Would you repeat the listing exactly, without any of its images?
§
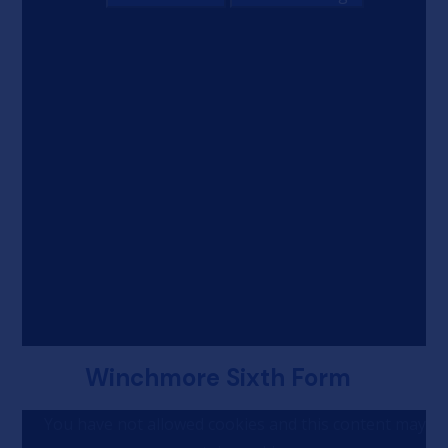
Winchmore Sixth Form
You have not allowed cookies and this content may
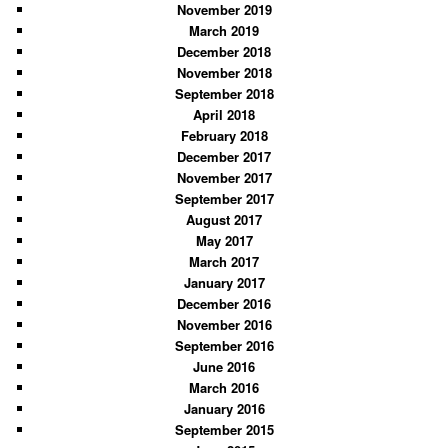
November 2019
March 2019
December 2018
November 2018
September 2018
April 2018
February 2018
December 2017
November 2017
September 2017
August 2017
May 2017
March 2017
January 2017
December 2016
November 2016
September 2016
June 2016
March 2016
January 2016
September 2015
§
● **FINAL ANSWER**:
Winchmore Sixth Form
You have not allowed cookies and this content may
November 2019
March 2019
December 2018
November 2018
September 2018
April 2018
February 2018
December 2017
November 2017
September 2017
August 2017
May 2017
March 2017
January 2017
December 2016
November 2016
September 2016
June 2016
March 2016
January 2016
September 2015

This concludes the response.